Panair do Brasil - was formed on 29 October 1930 as Nyrba do Brasil, being taken over by Pan American, which renbamed the company Panair do Brasil on 15 September the same year. The company used Sikorski S-38, later S-43, then DC-2s, Lockheed 18s and DC-3s. On 31 March 1946, the first of three L-049 Constellations ordered by Pan American for its subsidiary, arrived in Rio on delivery.
c/n 2049 PP-PCF during a check flight over the Californian coast, March 1946, Lockheed Archives.
This was the first aircraft of a foreign airline to land at then new London Heathrow airport on 16 April 1946. Later the same month, the first scheduled service from Rio to London (via Recife, Dakar, Lisbon and Paris). With the arrival of the second 049 on 1 July 1946 a second round trip a week to Europe was started, one now terminating at Paris, the other at London. By April 1949 the 1000th Atlantic crossing had been made by the 049s, and the network had been extended to Zurich and Madrid in Europe and Montevideo in South America. Early in 1957 most of the European routes were taken over by DC-7C's and these Constellations were released to the domestic network. By end of 1958, the only Panair Connie flights to Europe were the twice weekly Rome, Istanbul and Beirut services. Early 1959 saw the peak of Constellation operations, when twelve Connies were operated. In March 1961 the newly delivered DC-8 had replaced the DC-7Cs on international routes and longer domestic routes were allocated to the DC-7Cs.
c/n 2033 PP-PDD L-049 seen at Rio, May 1963, Zoggavia Collection.

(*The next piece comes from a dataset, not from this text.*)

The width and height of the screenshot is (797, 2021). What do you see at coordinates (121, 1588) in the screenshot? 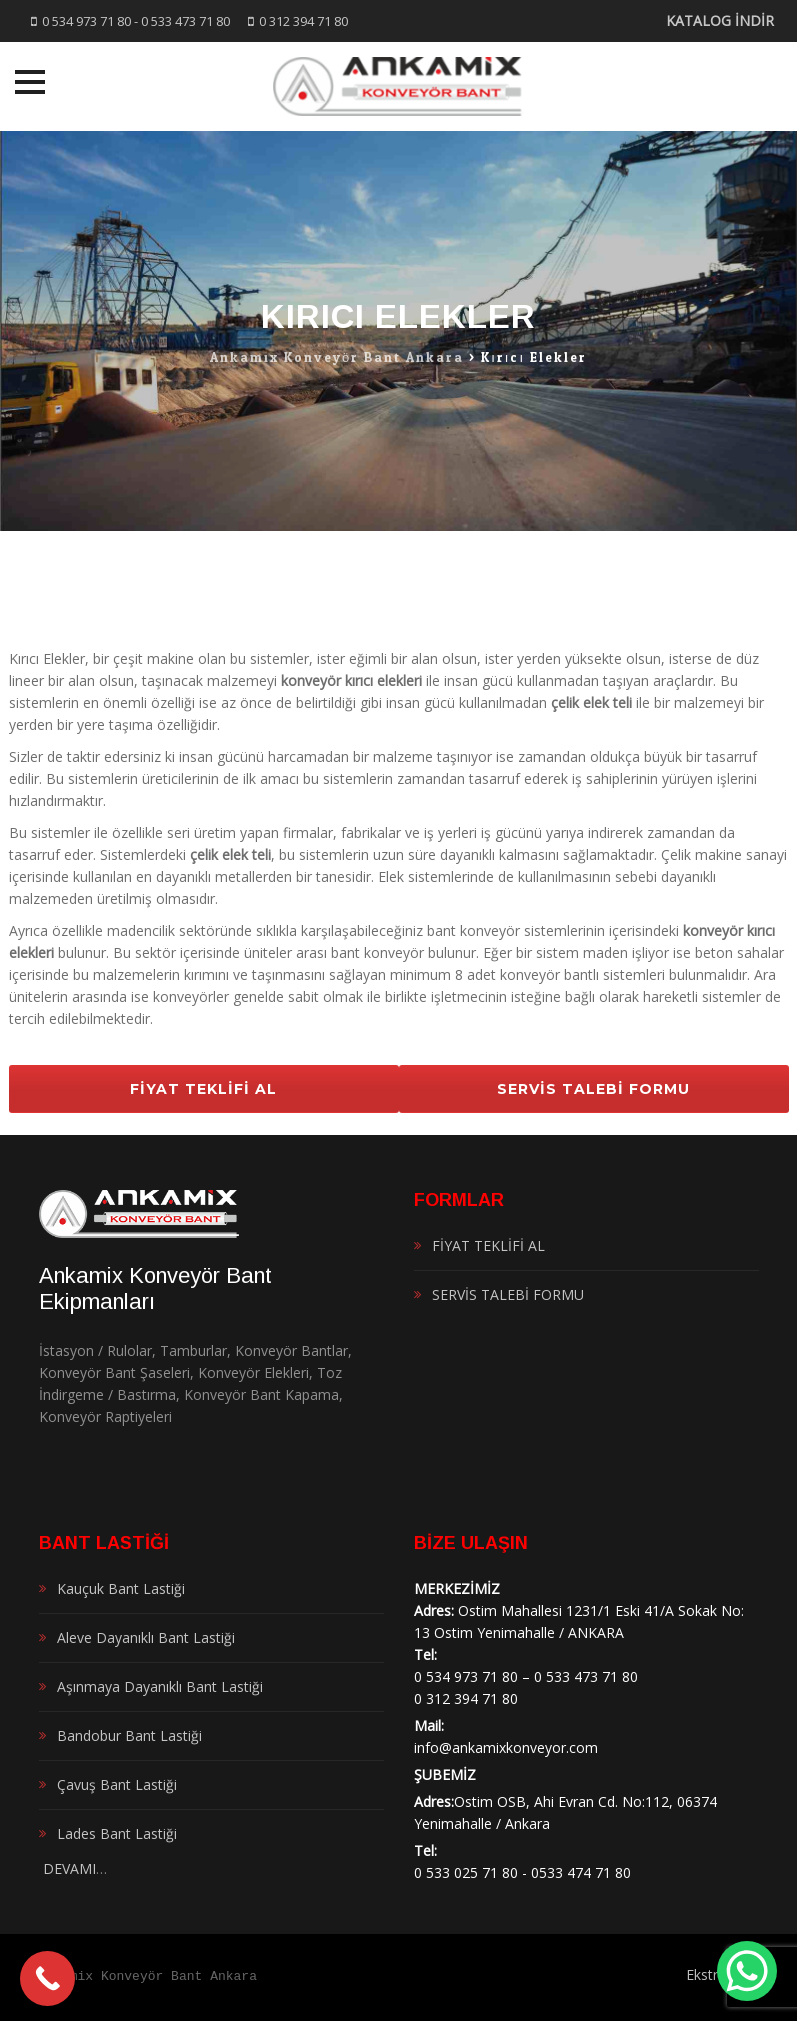 I see `Kauçuk Bant Lastiği` at bounding box center [121, 1588].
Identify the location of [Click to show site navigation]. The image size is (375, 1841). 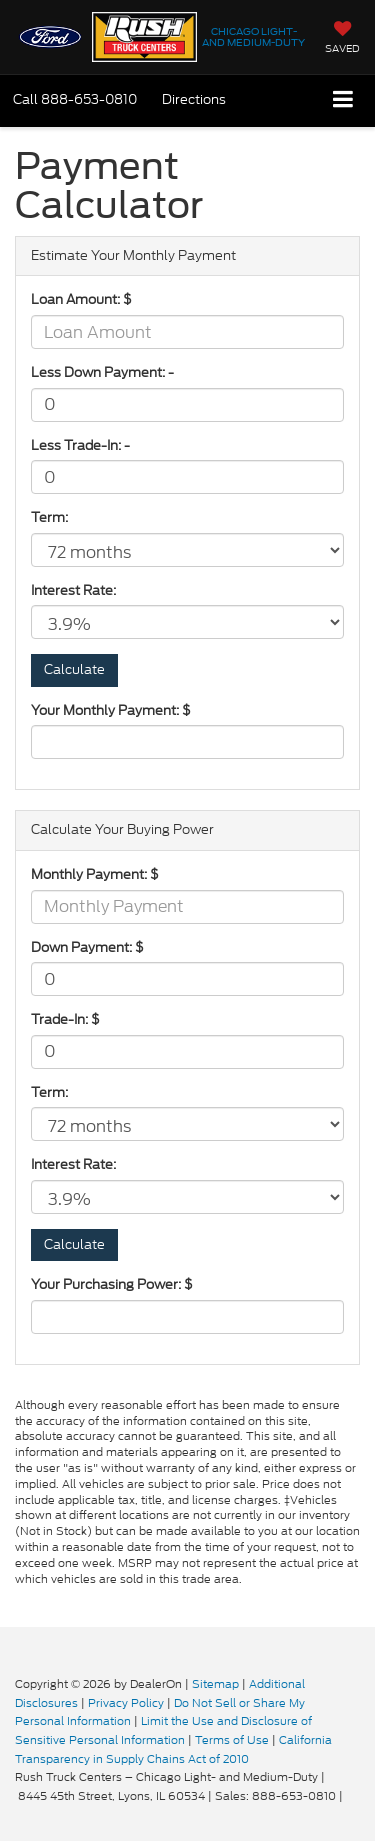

The Connie fleet suffered a number of setbacks when between 1961 and 1962 four aircraft were lost in accidents. During 1963 two further Connies were damaged in accidents, others were had been withdrawn, thus bringing the Connie fleet down to 3 aircraft at the end of the year. On 10 February 1965, the three remaining Connies were still operating the Rio - Belem - Manaos schedule, and the three times weekly Rio to Belem service, Panair do Brasil was grounded by presidential decree, and declared bankrupt on 16 February 1965. The international routes were taken over by Varig, and the domestic network to Vasp. The remaining Connies were stored at Rio, were they later were auctioned, but most of them scrapped.